• [What the task asks]:
Which of the lines below holds the string "Casa"? Copy every line that does.

Available records: Begin

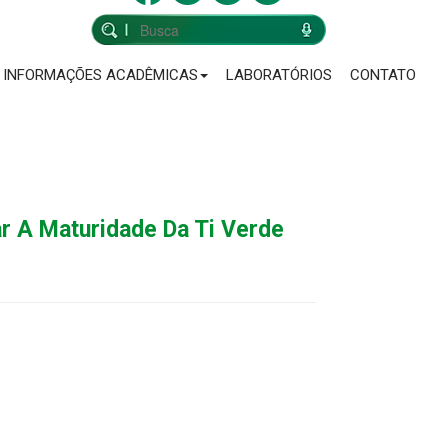
INFORMAÇÕES ACADÊMICAS
LABORATÓRIOS
CONTATO
r A Maturidade Da Ti Verde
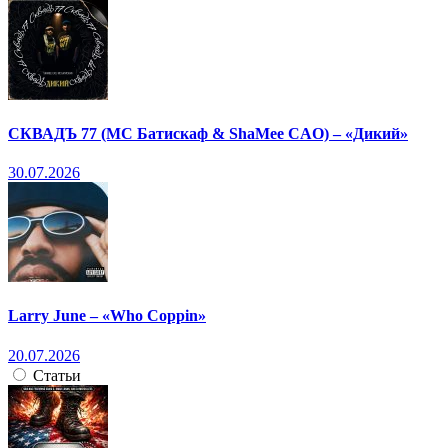
СКВАДЪ 77 (МС Батискаф & ShaMee CAO) – «Дикий»
30.07.2026
Larry June – «Who Coppin»
20.07.2026
Статьи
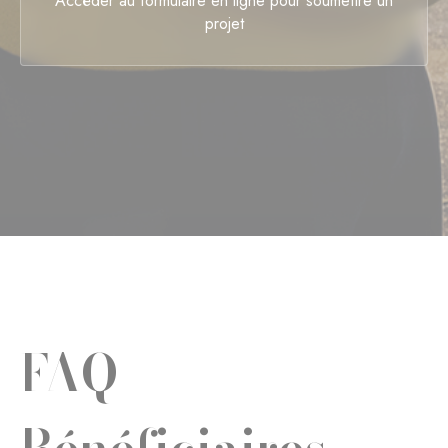
Accéder au formulaire en ligne pour soumettre un
projet
FAQ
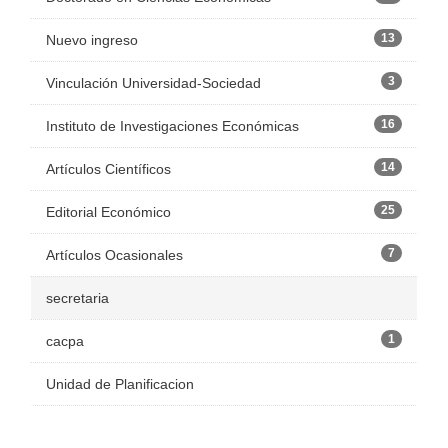
13
Nuevo ingreso
3
Vinculación Universidad-Sociedad
16
Instituto de Investigaciones Económicas
14
Artículos Científicos
25
Editorial Económico
7
Artículos Ocasionales
secretaria
1
cacpa
Unidad de Planificacion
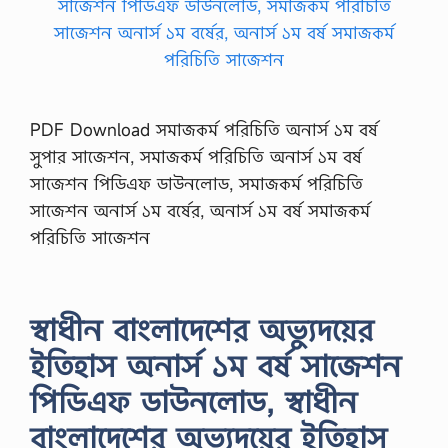
PDF Download সমাজকর্ম পরিচিতি অনার্স ১ম বর্ষ
সুপার সাজেশন, সমাজকর্ম পরিচিতি অনার্স ১ম বর্ষ
সাজেশন পিডিএফ ডাউনলোড, সমাজকর্ম পরিচিতি
সাজেশন অনার্স ১ম বর্ষের, অনার্স ১ম বর্ষ সমাজকর্ম
পরিচিতি সাজেশন
স্বাধীন বাংলাদেশের অভ্যুদয়ের
ইতিহাস অনার্স ১ম বর্ষ সাজেশন
পিডিএফ ডাউনলোড, স্বাধীন
বাংলাদেশের অভ্যুদয়ের ইতিহাস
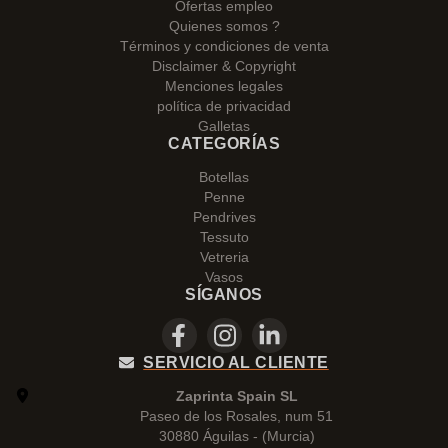
Ofertas empleo
Quienes somos ?
Términos y condiciones de venta
Disclaimer & Copyright
Menciones legales
política de privacidad
Galletas
CATEGORÍAS
Botellas
Penne
Pendrives
Tessuto
Vetreria
Vasos
SÍGANOS
SERVICIO AL CLIENTE
Zaprinta Spain SL
Paseo de los Rosales, num 51
30880 Águilas - (Murcia)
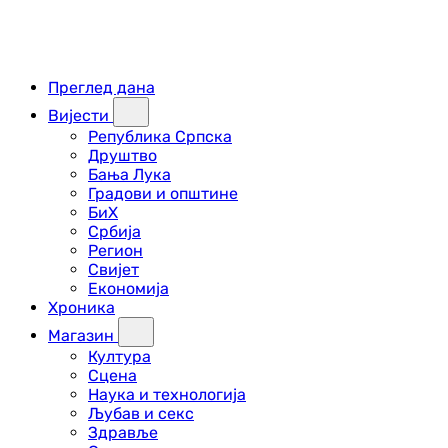
Преглед дана
Вијести
Република Српска
Друштво
Бања Лука
Градови и општине
БиХ
Србија
Регион
Свијет
Економија
Хроника
Магазин
Култура
Сцена
Наука и технологија
Љубав и секс
Здравље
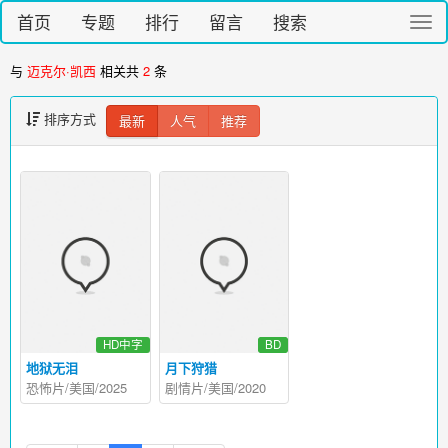
首页
专题
排行
留言
搜索
切
换
导
与
迈克尔·凯西
相关共
2
条
航
排序方式
最新
人气
推荐
HD中字
BD
地狱无泪
月下狩猎
恐怖片/美国/2025
剧情片/美国/2020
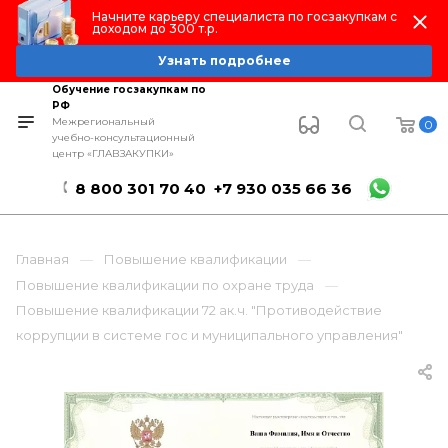
Начните карьеру специалиста по госзакупкам с
доходом до 300 т.р.
Узнать подробнее
Обучение госзакупкам по
РФ
Межрегиональный
0
учебно-консультационный
центр «ГЛАВЗАКУПКИ»
8 800 301 70 40
+7 930 035 66 36
Главная
Повышение квалификации
Повышение квалификации по охране труда
Повышение квалификации 72 ак.ч. "Противодействие
коррупции в системе гос и муниципального управления"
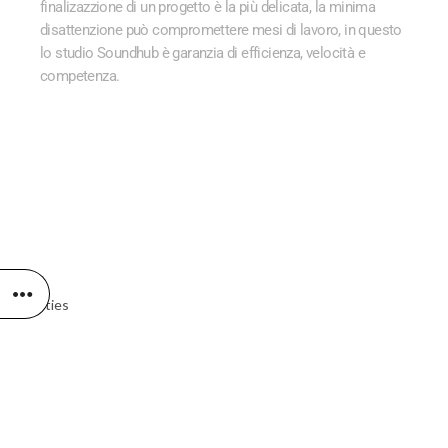
finalizazzione d
i un progetto è
la più delicata, la minima
disattenzione può compromettere mesi di lavoro
, in questo
lo studio Soundhub è garanzia di efficienza, velocità e
competenza.
Facilities
Facilities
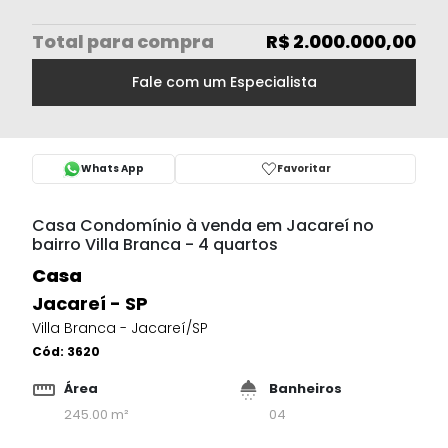
Total
para compra
R$ 2.000.000,00
Fale com um Especialista
Whats App
Favoritar
Casa Condomínio à venda em Jacareí no
bairro Villa Branca - 4 quartos
Casa
Jacareí - SP
Villa Branca - Jacareí/SP
Cód:
3620
Área
Banheiros
245.00 m²
04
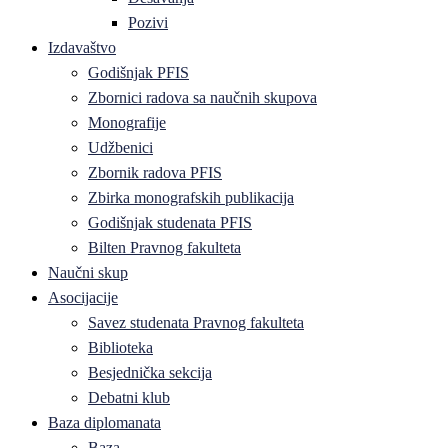
Pozivi
Izdavaštvo
Godišnjak PFIS
Zbornici radova sa naučnih skupova
Monografije
Udžbenici
Zbornik radova PFIS
Zbirka monografskih publikacija
Godišnjak studenata PFIS
Bilten Pravnog fakulteta
Naučni skup
Asocijacije
Savez studenata Pravnog fakulteta
Biblioteka
Besjednička sekcija
Debatni klub
Baza diplomanata
Baza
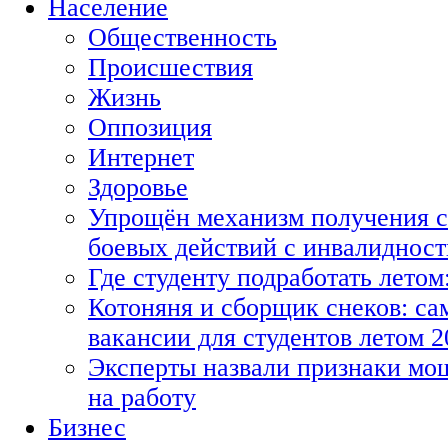
Население
Общественность
Происшествия
Жизнь
Оппозиция
Интернет
Здоровье
Упрощён механизм получения с
боевых действий с инвалиднос
Где студенту подработать летом
Котоняня и сборщик снеков: с
вакансии для студентов летом 2
Эксперты назвали признаки мо
на работу
Бизнес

Available records: End

• [Solved exercise]:
Casa Condomínio à venda em Jacareí no
Casa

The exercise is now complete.